Exploring the Smell of Apprehension: Máret Ánne Sara Revamps Tate's Exhibition Space with Arctic Deer Influenced Installation
Visitors to the renowned gallery are familiar to surprising encounters in its spacious Turbine Hall. They've sunbathed under an simulated sun, slid down spiral slides, and witnessed robotic sea creatures floating through the air. However this marks the initial time they will be venturing themselves in the complex nasal passages of a reindeer. The newest artist commission for this immense space—designed by Indigenous Sámi artist Máret Ánne Sara—welcomes visitors into a maze-like structure modeled after the scaled-up interior of a reindeer's nose passages. Inside, they can wander around or relax on pelts, listening on headphones to Sámi elders telling tales and insights.
Focus on the Nasal Passages
What's the focus on the nose? It may sound quirky, but the installation celebrates a obscure biological feat: experts have found that in a fraction of a second, the reindeer's nose can heat the surrounding air it takes in by 80 degrees celsius, enabling the animal to endure in extreme Arctic temperatures. Scaling the nose to larger than human size, Sara explains, "generates a perception of insignificance that you as a individual are not dominant over nature." She is a former writer, young adult author, and rights advocate, who is from a pastoral family in northern Norway. "Maybe that generates the chance to shift your viewpoint or evoke some humbleness," she adds.
A Celebration to Indigenous Heritage
The winding installation is among various elements in Sara's engaging commission celebrating the heritage, science, and beliefs of the Sámi, the continent's original inhabitants.

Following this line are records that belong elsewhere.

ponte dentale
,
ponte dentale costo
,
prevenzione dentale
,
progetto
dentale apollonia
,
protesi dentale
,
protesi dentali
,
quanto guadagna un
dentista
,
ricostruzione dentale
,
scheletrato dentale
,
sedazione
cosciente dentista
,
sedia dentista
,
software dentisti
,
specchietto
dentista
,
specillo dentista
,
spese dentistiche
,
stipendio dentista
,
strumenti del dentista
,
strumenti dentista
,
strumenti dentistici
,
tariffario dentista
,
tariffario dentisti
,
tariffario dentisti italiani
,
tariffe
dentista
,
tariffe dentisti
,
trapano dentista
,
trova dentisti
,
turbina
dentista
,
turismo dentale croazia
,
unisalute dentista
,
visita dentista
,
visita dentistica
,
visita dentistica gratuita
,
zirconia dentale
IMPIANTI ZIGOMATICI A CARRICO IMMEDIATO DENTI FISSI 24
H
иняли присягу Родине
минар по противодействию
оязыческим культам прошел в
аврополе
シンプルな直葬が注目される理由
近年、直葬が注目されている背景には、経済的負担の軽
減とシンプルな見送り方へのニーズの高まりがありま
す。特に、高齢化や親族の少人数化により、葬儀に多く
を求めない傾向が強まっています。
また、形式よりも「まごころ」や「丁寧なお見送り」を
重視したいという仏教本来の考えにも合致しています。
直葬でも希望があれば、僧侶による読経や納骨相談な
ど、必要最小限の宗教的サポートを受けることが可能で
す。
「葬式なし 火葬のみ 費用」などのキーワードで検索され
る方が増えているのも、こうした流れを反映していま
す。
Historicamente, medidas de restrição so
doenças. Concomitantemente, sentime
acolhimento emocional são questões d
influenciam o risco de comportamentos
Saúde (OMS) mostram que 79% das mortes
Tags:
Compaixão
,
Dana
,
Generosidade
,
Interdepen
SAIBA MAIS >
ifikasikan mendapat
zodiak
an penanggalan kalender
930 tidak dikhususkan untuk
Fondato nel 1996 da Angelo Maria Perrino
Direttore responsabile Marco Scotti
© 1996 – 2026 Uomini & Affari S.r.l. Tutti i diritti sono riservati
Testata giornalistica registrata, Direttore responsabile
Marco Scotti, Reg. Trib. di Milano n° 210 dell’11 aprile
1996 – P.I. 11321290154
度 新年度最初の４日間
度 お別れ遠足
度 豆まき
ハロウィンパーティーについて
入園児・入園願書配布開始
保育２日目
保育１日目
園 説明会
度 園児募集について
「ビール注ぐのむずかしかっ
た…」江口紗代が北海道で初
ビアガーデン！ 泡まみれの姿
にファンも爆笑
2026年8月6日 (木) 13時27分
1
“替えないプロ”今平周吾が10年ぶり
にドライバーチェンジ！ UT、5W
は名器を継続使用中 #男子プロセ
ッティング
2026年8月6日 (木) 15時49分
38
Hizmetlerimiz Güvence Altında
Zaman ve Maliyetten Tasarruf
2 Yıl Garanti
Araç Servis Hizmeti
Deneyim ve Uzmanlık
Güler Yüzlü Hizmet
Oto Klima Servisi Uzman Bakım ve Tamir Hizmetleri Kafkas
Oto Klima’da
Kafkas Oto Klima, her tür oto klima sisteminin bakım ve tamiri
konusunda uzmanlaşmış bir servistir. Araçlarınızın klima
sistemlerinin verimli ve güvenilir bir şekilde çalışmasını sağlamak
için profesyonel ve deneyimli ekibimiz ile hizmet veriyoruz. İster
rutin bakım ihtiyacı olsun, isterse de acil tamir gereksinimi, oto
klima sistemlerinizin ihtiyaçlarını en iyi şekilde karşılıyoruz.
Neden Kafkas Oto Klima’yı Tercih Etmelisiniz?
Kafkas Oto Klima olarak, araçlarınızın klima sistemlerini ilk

Partially migratory, the Sámi number about 100,000 people distributed across northern Norway, Finland, the Swedish Lapland, and the Russian Arctic (an territory they call Sápmi). They've faced oppression, integration policies, and repression of their language by all four states. Through highlighting the reindeer, an creature at the center of the Sámi cosmology and creation story, the work also draws attention to the group's issues connected to the environmental emergency, loss of territory, and imperialism.
Meaning in Elements
At the extended entrance ramp, there's a towering, 26-meter structure of reindeer hides ensnared by utility lines. It represents a symbol for the political and economic systems constraining the Sámi. Partly a utility pole, part spiritual ascent, this part of the exhibit, called Goavve-, relates to the Sámi name for an severe climatic event, wherein dense sheets of ice form as fluctuating conditions melt and ice over the snow, trapping the reindeers' primary cold-season food, moss. Goavvi is a consequence of climate change, which is taking place up to much more rapidly in the Far North than in other regions.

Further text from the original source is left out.